Annet Gelink Gallery is pleased to present True Finn – Tosi Suomalainen, Yael Bartana’s (1970, Kfar-Yehezkel, Israel) fifth solo show at the gallery. Based around Bartana’s newest video work, True Finn (2014), explores themes often dealt with in Bartana’s work: the issues surrounding national or cultural identities and the concepts of homeland and belonging. This exhibition also marks the premiere of the film outside of Finland, where it was first shown as the IHME Project of the 2014 IHME Contemporary Art festival. Bartana was invited by the Pro Arte Foundation, which runs the festival, to create the film as a temporary work of art in the public space. To suit the requirements of the project, Bartana conceived the work as a reality T.V. series, whilst still using a more filmic approach. As such, the work also marks a departure from the style of her previous video works.
‘True Finn’ is a loose translation of the name of the rightwing Finnish political party Perussuomalaiset, which in recent years has grown to become the third largest political party in Finland. For True Finn – Tosi Suomalainen (2014) Bartana asked eight Finnish volunteers, of differing cultural, religious and political backgrounds, to live together for one week in an effort to create a utopian moment. They were assigned an array of tasks that deal with the issues forming modern-day Finnish national identity. These tasks and the everyday routines and discussions between the cohabitants form the basis of the film and give insight into how each of the eight individuals feel both part and apart of the larger Finnish society.
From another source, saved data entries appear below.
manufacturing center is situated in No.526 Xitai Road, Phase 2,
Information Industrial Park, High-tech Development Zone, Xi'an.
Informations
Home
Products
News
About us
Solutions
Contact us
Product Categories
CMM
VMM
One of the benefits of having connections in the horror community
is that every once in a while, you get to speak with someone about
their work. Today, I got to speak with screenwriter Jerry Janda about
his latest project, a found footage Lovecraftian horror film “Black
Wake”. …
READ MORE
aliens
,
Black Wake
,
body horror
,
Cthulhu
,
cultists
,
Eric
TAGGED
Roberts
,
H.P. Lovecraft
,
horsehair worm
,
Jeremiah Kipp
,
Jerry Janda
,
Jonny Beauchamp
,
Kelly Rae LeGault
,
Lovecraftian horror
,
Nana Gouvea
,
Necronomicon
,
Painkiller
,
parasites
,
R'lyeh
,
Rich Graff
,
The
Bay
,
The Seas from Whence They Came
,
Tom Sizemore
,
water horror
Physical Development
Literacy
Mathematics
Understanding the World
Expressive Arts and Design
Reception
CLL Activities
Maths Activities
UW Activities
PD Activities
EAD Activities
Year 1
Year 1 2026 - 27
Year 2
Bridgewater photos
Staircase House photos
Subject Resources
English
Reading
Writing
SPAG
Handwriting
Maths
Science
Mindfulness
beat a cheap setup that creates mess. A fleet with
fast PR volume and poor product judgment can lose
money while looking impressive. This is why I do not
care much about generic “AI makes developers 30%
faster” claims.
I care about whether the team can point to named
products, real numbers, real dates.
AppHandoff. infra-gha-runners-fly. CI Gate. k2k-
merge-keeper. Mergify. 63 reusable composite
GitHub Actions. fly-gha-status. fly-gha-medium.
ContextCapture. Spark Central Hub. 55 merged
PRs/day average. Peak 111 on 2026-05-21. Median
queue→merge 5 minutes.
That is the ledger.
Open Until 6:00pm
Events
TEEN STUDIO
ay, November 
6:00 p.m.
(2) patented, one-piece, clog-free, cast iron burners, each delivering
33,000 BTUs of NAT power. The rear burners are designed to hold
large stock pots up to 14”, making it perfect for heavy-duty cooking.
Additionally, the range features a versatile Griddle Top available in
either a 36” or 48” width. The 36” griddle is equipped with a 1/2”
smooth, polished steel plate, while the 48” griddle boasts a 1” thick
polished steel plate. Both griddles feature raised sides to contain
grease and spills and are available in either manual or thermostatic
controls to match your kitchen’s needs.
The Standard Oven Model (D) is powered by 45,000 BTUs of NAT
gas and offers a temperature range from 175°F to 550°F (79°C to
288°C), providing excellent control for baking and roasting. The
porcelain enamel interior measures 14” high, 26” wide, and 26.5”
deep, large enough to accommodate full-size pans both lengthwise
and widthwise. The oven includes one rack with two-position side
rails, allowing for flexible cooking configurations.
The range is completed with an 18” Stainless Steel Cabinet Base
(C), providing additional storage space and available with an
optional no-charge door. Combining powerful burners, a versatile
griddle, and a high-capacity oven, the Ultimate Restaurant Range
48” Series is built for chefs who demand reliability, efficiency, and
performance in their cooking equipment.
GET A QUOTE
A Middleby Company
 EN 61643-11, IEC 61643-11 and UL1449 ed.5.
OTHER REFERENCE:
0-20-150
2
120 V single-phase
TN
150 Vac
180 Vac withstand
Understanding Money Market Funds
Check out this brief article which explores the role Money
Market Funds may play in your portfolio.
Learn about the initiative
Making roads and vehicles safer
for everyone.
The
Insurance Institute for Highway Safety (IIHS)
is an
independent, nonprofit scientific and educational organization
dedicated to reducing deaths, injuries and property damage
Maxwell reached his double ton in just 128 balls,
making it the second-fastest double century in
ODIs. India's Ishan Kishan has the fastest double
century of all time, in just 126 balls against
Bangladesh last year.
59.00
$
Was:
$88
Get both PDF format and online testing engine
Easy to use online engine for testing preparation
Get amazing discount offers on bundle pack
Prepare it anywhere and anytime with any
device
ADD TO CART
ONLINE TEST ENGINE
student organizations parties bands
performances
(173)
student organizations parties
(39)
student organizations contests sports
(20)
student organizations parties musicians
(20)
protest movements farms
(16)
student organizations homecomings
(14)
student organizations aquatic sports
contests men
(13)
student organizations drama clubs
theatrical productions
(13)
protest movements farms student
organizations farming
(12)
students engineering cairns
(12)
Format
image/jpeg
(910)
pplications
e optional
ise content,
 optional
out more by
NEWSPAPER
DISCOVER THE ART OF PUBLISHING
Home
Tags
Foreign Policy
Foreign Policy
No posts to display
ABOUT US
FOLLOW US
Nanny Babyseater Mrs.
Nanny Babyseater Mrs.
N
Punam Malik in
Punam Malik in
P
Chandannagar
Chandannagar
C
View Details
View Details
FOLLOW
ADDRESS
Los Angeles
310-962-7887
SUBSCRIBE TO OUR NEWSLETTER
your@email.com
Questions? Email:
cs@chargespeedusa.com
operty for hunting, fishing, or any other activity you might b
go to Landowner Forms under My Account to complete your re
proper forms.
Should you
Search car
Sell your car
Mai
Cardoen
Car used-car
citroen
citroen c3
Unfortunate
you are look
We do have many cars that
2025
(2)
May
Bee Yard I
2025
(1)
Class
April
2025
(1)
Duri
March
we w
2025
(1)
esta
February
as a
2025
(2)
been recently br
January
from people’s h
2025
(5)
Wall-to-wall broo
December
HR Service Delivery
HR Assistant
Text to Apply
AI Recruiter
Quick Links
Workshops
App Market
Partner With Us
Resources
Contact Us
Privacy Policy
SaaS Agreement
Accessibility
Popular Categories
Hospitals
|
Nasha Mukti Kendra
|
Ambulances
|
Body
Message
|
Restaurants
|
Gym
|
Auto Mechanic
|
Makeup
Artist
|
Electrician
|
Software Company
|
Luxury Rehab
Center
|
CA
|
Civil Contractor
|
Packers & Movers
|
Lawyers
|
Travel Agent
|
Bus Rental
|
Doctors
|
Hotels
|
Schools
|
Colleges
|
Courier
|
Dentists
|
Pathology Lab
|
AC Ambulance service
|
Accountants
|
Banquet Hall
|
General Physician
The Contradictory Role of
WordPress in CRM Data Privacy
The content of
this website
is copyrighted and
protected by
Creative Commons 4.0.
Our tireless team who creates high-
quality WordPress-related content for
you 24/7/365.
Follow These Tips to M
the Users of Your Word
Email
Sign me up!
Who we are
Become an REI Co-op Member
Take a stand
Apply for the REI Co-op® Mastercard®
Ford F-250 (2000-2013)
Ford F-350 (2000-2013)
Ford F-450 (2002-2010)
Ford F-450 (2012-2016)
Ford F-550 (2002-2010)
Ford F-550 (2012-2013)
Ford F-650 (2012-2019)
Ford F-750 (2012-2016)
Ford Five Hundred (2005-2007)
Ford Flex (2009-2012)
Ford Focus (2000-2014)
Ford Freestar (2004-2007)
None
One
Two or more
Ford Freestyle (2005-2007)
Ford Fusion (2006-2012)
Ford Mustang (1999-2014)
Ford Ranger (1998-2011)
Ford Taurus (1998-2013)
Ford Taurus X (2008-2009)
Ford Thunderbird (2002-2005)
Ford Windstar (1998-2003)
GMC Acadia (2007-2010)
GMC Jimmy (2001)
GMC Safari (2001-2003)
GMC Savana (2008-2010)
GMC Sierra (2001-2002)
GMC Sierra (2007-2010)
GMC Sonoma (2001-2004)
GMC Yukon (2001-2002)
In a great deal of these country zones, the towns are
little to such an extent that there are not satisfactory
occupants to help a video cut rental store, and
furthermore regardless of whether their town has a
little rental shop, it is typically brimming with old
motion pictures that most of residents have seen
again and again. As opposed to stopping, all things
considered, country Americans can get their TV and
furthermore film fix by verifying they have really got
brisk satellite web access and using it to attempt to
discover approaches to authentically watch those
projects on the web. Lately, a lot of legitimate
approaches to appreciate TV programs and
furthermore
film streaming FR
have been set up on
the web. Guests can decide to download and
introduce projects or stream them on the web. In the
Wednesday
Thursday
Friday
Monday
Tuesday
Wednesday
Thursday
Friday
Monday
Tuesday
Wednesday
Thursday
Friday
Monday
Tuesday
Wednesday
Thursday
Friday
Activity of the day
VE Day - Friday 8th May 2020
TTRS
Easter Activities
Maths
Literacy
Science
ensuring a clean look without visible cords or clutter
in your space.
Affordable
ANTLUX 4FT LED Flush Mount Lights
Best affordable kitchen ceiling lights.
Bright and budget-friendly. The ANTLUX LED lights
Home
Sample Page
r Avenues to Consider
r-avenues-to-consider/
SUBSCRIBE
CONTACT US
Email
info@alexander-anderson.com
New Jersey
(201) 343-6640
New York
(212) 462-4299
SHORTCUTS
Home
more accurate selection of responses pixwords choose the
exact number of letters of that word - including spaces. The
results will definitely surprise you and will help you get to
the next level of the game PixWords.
Interspersing the modern reality of Finnish nationality with more traditional, propagandistic depictions, True Finn – Tosi Suomalainen ultimately asks what it means to be Finnish today and how that changes depending on who is answering the question.
At the entrance of the show a neon work is on view. The text ‘Black Stars Shed No Light’ that forms the neon also forms the opening line of a new Finnish anthem made by the eight participants, to which each of the eight individuals contributed a sentence. Created to better suit and reflect Finland’s current society, this new anthem features as a running thread throughout the film, as an emblem of the vision of Finland being presented. Bartana offers it as a both counterpoint and reversal of rightwing Finnish nationalism.
True Finn – Tosi Suomalainen asks us to reflect not just on Finnish society, but the new (European) tradition of multiculturalism. Who is a true Finn nowadays? Are some truer Finns than others? What remains of national identity when who we are, as nations, changes? And what does this identity then become?